Being from Utah, and a member of the LDS church, I've always known "about" the FLDS church being there and supposedly what goes on in their compounds. Most of us do not truly know what abuses go on within these plural marriages and what happens in the lives of these poor women and children. Escape gives you an insight into the world of this religious sect or cult as some people call it. As an independent woman, so much of what happened made me cringe to read this account of where most freedoms are taken away from the women.

 I could also relate as a mother who would do anything for her children. Carolyn put up with much abuse in order to protect her children and keep them from harm within the family or from them being taken away from her. Be forewarned, this is not light reading, but a story of psychological abuse from her husband, bullying from the other Sister Wives, and a story of one courageous woman who did everything to leave a lifestyle that was damaging to her and her children. 

I would love to meet Carolyn to give her a HUGE hug and tell her "Bravo" for being brave and persistent. It is gratifying to know that in the end she escapes, but even knowing this, you hold your breath until the very end when freedom is finally there for her and the children.

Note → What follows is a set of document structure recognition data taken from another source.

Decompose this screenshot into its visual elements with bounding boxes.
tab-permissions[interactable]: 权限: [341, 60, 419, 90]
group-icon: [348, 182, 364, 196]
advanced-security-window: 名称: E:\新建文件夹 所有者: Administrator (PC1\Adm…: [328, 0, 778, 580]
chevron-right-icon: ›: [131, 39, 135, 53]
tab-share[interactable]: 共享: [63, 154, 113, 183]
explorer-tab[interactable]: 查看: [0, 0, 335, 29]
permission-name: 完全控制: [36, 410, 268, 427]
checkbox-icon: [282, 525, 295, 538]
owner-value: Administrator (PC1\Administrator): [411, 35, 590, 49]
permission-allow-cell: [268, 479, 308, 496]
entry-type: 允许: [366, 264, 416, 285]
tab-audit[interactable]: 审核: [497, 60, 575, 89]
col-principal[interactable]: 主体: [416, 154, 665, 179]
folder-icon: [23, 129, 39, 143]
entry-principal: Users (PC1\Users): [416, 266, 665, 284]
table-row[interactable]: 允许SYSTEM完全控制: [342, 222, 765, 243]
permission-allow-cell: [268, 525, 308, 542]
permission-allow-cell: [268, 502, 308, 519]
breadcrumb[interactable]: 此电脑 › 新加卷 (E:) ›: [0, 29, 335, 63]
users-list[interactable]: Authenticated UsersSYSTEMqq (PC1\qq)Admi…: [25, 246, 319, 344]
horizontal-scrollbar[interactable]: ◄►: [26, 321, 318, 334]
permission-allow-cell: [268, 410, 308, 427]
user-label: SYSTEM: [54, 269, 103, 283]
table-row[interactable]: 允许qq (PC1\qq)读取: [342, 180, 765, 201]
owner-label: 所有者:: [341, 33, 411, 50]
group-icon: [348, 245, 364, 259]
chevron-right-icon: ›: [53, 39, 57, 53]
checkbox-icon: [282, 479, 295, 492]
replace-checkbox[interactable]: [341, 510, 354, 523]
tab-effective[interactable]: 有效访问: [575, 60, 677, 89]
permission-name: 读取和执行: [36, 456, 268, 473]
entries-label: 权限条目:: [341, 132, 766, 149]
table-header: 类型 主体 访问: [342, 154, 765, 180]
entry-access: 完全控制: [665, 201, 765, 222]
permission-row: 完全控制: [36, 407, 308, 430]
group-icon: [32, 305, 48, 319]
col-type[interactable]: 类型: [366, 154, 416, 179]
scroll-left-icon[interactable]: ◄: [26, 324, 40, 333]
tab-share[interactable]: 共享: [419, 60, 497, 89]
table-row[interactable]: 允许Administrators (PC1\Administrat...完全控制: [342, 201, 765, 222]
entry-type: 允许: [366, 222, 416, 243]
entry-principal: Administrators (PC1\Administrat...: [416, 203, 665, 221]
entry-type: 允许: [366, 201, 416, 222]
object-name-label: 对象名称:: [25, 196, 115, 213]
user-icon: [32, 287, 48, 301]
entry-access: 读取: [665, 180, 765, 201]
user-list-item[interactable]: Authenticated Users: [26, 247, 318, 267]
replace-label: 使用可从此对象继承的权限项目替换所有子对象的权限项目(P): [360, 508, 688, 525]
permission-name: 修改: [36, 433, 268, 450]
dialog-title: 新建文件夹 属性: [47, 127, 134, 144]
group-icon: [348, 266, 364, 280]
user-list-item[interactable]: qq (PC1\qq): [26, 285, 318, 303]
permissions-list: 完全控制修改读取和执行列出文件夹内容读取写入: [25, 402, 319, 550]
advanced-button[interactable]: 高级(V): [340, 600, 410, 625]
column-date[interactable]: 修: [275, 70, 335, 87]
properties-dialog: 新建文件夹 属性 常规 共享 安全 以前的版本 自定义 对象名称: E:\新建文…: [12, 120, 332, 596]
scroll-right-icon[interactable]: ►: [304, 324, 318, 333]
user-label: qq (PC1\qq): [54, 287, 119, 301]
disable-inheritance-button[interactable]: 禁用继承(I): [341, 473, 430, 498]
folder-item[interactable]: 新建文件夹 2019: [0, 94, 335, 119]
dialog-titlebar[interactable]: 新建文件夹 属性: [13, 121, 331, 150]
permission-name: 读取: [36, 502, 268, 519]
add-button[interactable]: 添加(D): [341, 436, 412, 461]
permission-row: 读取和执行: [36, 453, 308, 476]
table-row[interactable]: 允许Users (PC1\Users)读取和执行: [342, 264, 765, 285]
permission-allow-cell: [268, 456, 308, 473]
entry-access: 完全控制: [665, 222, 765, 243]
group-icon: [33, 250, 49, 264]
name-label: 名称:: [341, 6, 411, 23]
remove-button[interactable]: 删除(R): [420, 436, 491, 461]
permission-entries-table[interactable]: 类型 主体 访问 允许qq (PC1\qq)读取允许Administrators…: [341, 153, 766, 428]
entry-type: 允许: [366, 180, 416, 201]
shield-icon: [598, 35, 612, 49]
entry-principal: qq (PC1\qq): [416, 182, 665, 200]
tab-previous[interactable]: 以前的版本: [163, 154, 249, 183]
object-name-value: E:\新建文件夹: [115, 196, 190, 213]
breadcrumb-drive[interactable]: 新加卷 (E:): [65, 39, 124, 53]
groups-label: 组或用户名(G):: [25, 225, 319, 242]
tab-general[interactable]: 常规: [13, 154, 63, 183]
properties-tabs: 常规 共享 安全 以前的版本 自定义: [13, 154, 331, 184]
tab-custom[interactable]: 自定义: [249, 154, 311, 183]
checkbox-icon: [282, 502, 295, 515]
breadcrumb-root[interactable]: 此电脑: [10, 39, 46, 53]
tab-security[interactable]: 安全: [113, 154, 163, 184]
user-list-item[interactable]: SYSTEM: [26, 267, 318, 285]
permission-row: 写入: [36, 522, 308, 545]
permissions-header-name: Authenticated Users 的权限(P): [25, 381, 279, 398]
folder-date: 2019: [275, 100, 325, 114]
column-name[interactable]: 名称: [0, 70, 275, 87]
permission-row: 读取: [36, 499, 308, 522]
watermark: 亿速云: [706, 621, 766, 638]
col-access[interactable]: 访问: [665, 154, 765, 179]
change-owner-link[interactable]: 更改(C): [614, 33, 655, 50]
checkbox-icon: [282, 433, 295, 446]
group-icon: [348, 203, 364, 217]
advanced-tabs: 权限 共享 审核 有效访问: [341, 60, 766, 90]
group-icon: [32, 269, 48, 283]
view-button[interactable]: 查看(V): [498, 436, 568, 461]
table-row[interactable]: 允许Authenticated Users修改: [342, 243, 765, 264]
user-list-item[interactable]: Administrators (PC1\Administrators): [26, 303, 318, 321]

After reading Carolyn's story, you will never be able to hear the word FLDS again and not think about this intense and crazy world that amazingly she was able to leave and begin a new life. 

Meet the Author: Carolyn Jessop

 Carolyn Jessop is a former Fundamentalist Church of Jesus Christ of Latter Day Saints member who wrote Escape, an autobiographical account of her upbringing in the polygamist sect and later flight from that community.

She is the cousin, by marriage, of Flora Jessop, another former FLDS member and advocate for abused children.

Carolyn Jessop now lives in the Salt Lake City area with her children.
As of July 2010, Carolyn is engaged to Brian Moroney, who asked her to be his wife in front of her children who are very excited.